# Forbidden Kingdom In theaters April 18th



## Hawke (Apr 11, 2008)

The Forbidden Kingdom





Jet vs. Jackie 





Respect your Teachers





Drunken Master Fight





Cherry Blossom Battle





Escape on Horseback


----------



## arnisador (Apr 11, 2008)

I'm there!


----------



## MA-Caver (Apr 11, 2008)

I'm there as well. 
Funny thing, I recall reading somewhere that Li said he didn't want to do historical epics anymore. True this probably isn't "historic" but the time period is set in old world China. 
Mebbe the prospect of starring with superstar Chan was too much to resist. 
Looks like it'll be a lot of fun.


----------



## terryl965 (Apr 11, 2008)

This will be one great film.


----------



## Xue Sheng (Apr 11, 2008)

MA-Caver said:


> Funny thing, I recall reading somewhere that Li said he didn't want to do historical epics anymore. True this probably isn't "historic" but the time period is set in old world China.
> Mebbe the prospect of starring with superstar Chan was too much to resist.
> Looks like it'll be a lot of fun.


 
Hey he has another kinda "Historical Epic" set for release in the US as well called "The Warlords" that has already been released in China as "Tau ming chong" (Cantonese) 

And I am there too for Forbidden Kingdom, even if Michelle Yeoh isn't in it. :uhyeah:


----------



## zDom (Apr 11, 2008)

Looking forward to it myself: its on my calendar


----------



## arnisador (Apr 12, 2008)

terryl965 said:


> This will be one great film.



Yeah--even if it's bad you just have to see it! I saw the trailer at the theater and am concerned a bit about the focus on the Western neophyte martial artist they have with them, but we'll see.


----------



## Hawke (Apr 21, 2008)

I just saw this today.

Reminds me of *Karate Kid* meets *The Wizard of Oz*.

A light family kung-fu film which brings back memories of BLACK BELT THEATER.  The movie pays homage to the Shaw Brothers.

You hear the same old wise Chinese sayings from a traditional martial art training.
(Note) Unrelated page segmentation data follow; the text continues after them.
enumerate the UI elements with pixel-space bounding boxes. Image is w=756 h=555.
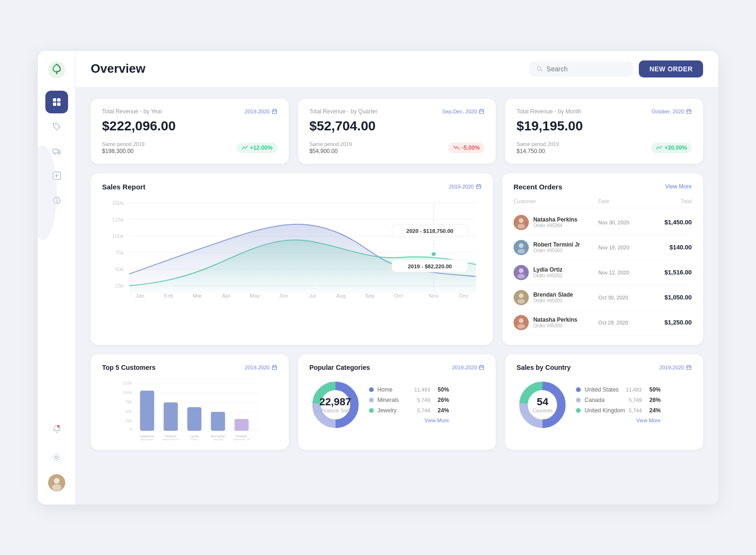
svg-rect-25 bbox=[480, 110, 484, 113]
svg-text:75k: 75k bbox=[125, 400, 132, 404]
sidebar-item-dashboard[interactable] bbox=[45, 91, 68, 113]
categories-view-more[interactable]: View More bbox=[369, 418, 449, 423]
svg-text:Aug: Aug bbox=[336, 293, 345, 298]
sales-by-country-card: Sales by Country 2019-2020 bbox=[505, 354, 703, 450]
last-row: Top 5 Customers 2019-2020 125k 100k bbox=[91, 354, 703, 450]
search-input[interactable] bbox=[547, 65, 626, 73]
avatar bbox=[514, 290, 529, 305]
card-period: October, 2020 bbox=[652, 109, 692, 114]
svg-text:Slade: Slade bbox=[213, 438, 223, 440]
country-center-value: 54 bbox=[533, 396, 553, 407]
categories-center-label: Products Sold bbox=[319, 408, 351, 413]
sidebar-item-tags[interactable] bbox=[45, 115, 68, 138]
svg-text:2019 - $82,220.00: 2019 - $82,220.00 bbox=[408, 264, 452, 269]
revenue-card-0: Total Revenue - by Year 2019-2020 $222,0… bbox=[91, 99, 289, 164]
table-row[interactable]: Robert Termini Jr Order #45003 Nov 19, 2… bbox=[514, 235, 692, 260]
svg-rect-6 bbox=[53, 149, 58, 153]
categories-center-value: 22,987 bbox=[319, 396, 351, 407]
calendar-icon-cat bbox=[479, 365, 484, 370]
card-prev-value: $198,300.00 bbox=[102, 148, 145, 154]
order-number: Order #45004 bbox=[533, 223, 577, 228]
calendar-icon bbox=[479, 109, 484, 114]
calendar-icon-country bbox=[686, 365, 692, 370]
sales-chart-card: Sales Report 2019-2020 bbox=[91, 173, 493, 345]
content-area: Total Revenue - by Year 2019-2020 $222,0… bbox=[76, 87, 718, 504]
svg-text:2020 - $118,750.00: 2020 - $118,750.00 bbox=[406, 228, 453, 233]
table-row[interactable]: Lydia Ortiz Order #45002 Nov 12, 2020 $1… bbox=[514, 260, 692, 285]
svg-rect-101 bbox=[187, 407, 201, 431]
svg-text:Oct: Oct bbox=[394, 293, 403, 298]
legend-name-us: United States bbox=[584, 386, 619, 393]
card-title: Total Revenue - by Month bbox=[516, 108, 581, 115]
legend-name-jewelry: Jewelry bbox=[378, 407, 411, 414]
calendar-icon bbox=[476, 184, 481, 189]
order-date: Nov 12, 2020 bbox=[598, 270, 649, 275]
svg-rect-114 bbox=[480, 366, 484, 369]
svg-rect-123 bbox=[687, 366, 691, 369]
svg-rect-21 bbox=[272, 110, 276, 113]
calendar-icon bbox=[686, 109, 692, 114]
svg-line-20 bbox=[541, 69, 542, 71]
country-view-more[interactable]: View More bbox=[576, 418, 661, 423]
col-customer: Customer bbox=[514, 198, 599, 204]
svg-text:25k: 25k bbox=[115, 283, 124, 288]
svg-rect-2 bbox=[57, 98, 60, 102]
table-row[interactable]: Brendan Slade Order #45001 Oct 30, 2020 … bbox=[514, 285, 692, 310]
svg-point-7 bbox=[54, 153, 55, 154]
svg-point-70 bbox=[517, 224, 525, 229]
order-customer: Brendan Slade Order #45001 bbox=[514, 290, 599, 305]
top-customers-title: Top 5 Customers bbox=[102, 364, 155, 371]
legend-item: Minerals 5,749 26% bbox=[369, 397, 449, 403]
svg-rect-29 bbox=[687, 110, 691, 113]
order-number: Order #45000 bbox=[533, 323, 577, 328]
sidebar-bottom bbox=[45, 418, 68, 495]
svg-rect-99 bbox=[140, 391, 154, 431]
col-total: Total bbox=[649, 198, 692, 204]
svg-point-51 bbox=[431, 252, 436, 256]
legend-item: Home 11,493 50% bbox=[369, 386, 449, 393]
svg-text:Nov: Nov bbox=[429, 293, 439, 298]
legend-count-jewelry: 5,744 bbox=[417, 408, 430, 413]
legend-name-ca: Canada bbox=[584, 397, 618, 403]
popular-categories-card: Popular Categories 2019-2020 bbox=[298, 354, 496, 450]
svg-text:Jun: Jun bbox=[279, 293, 288, 298]
sales-chart-title: Sales Report bbox=[102, 183, 146, 191]
logo bbox=[47, 60, 66, 79]
table-row[interactable]: Natasha Perkins Order #45004 Nov 30, 202… bbox=[514, 210, 692, 235]
svg-rect-33 bbox=[476, 185, 481, 188]
svg-text:0: 0 bbox=[129, 427, 132, 432]
sidebar-item-settings[interactable] bbox=[45, 446, 68, 469]
legend-name-uk: United Kingdom bbox=[584, 407, 625, 414]
card-prev-label: Same period 2019 bbox=[516, 141, 559, 147]
col-date: Date bbox=[598, 198, 649, 204]
header-actions: NEW ORDER bbox=[529, 60, 703, 77]
new-order-button[interactable]: NEW ORDER bbox=[639, 60, 703, 77]
user-avatar[interactable] bbox=[48, 474, 65, 491]
order-customer: Natasha Perkins Order #45000 bbox=[514, 315, 599, 330]
sidebar-item-notifications[interactable] bbox=[45, 418, 68, 440]
order-total: $1,250.00 bbox=[649, 319, 692, 326]
order-customer: Lydia Ortiz Order #45002 bbox=[514, 265, 599, 280]
svg-text:125k: 125k bbox=[112, 217, 124, 222]
popular-categories-title: Popular Categories bbox=[309, 364, 370, 371]
svg-rect-3 bbox=[53, 102, 56, 106]
legend-pct-home: 50% bbox=[438, 386, 449, 393]
sales-chart-period: 2019-2020 bbox=[449, 184, 481, 189]
svg-rect-102 bbox=[211, 412, 225, 431]
recent-orders-view-more[interactable]: View More bbox=[665, 183, 692, 190]
customer-name: Brendan Slade bbox=[533, 291, 573, 298]
table-row[interactable]: Natasha Perkins Order #45000 Oct 28, 202… bbox=[514, 310, 692, 335]
country-center-label: Countries bbox=[533, 408, 553, 413]
legend-item: Jewelry 5,744 24% bbox=[369, 407, 449, 414]
recent-orders-rows: Natasha Perkins Order #45004 Nov 30, 202… bbox=[514, 210, 692, 335]
search-icon bbox=[537, 66, 542, 72]
card-period: Sep-Dec, 2020 bbox=[442, 109, 484, 114]
categories-donut-section: 22,987 Products Sold Home 11,493 bbox=[309, 379, 485, 431]
card-badge: -5.00% bbox=[448, 143, 484, 153]
svg-text:50k: 50k bbox=[125, 409, 132, 414]
card-title: Total Revenue - by Year bbox=[102, 108, 162, 115]
svg-point-75 bbox=[519, 268, 524, 273]
svg-text:100k: 100k bbox=[112, 233, 124, 239]
svg-point-78 bbox=[519, 293, 524, 298]
country-donut: 54 Countries bbox=[516, 379, 568, 431]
"studying everything.........to forget it all."

"be like water"

I wish they would have said, "see nothing, so you may see everything."  But there are plenty of sayings throughout this movie.

Yuen Wo Ping's comments about the movie.

Some of my favorite lines between the Jackie Chan vs Jet Li Show down:

Jackie: Praying Mantis very good.....for catching bugs, but not tiger. (attacks Jet Li)

Jet Li: It's only a sin if you don't share. (drinks Jackie's wine)

Lots of wire work and CGI.

No blooper reels since this is not the usual a Jackie Chan film.


----------



## arnisador (Apr 21, 2008)

Good review! I saw it yesterday and hap the same feeling--Wizard of Oz and Karate Kid. It's fluff and I can't really call it a good movie overall, but I was entertained and it certainly kept moving. Lots of references and in-jokes for fans of martial arts films!


----------



## AceHBK (Apr 24, 2008)

Yeah Jet Li said no more old school epic MA movies.
The Warlords was a great movie and ashame that it did not hit theatres in the U.S. 

This was to me, a fantasy movie with very good MA scenes.


----------



## Flying Crane (Apr 24, 2008)

I saw it a few days ago.  It had certain elements of bad acting, it was kind of cheesey and dorky, but I liked it.  I guess maybe ya kind of gotta be in the right mood or something, but it was just a fun, sort of silly story of legend.  I like Jackie a lot, and I think he was definitely the right choice to play the Drunken Immortal, over Jet Li.  It would have been a mistake if the roles had been reversed.  I think Jackie has a stronger ability to be goofy, and Jet is just more stone-faced or something.

Anyway, that's just my thought on it.


----------



## Fiendlover (Apr 24, 2008)

Hawke said:


> The Forbidden Kingdom
> 
> 
> 
> ...


 
that is an awesome movie!

i hated the begginig tho and i especially hate the monkey king.


----------



## OnlyAnEgg (Apr 24, 2008)

I've been waiting for this movie so long!


----------



## SensibleManiac (Apr 24, 2008)

Thanks for the reviews guys. 
I didn't think it would be amazing, but I want to go see it just the same.


----------



## zDom (Apr 25, 2008)

"Remember to breathe" &#8212; Silent Monk



So many who watch this movie will think that is just another cheesy fortune-cookie line when it is indeed one of the "secrets" of martial arts power.

"Wizard of Oz + Karate Kid" is a great description. I still think I will get the DVD so I can watch and rewatch the fight scenes (and in slo-mo )

I prefer the stuff without the wire-tricks, but there was plenty of non-wire trick kung fu included. Plus, given the supernatural nature of the story, I was more forgiving of wire use.

Some really brilliant fight sequences in there.

Jackie Chan is de MAN! Jet's not too bad himself


----------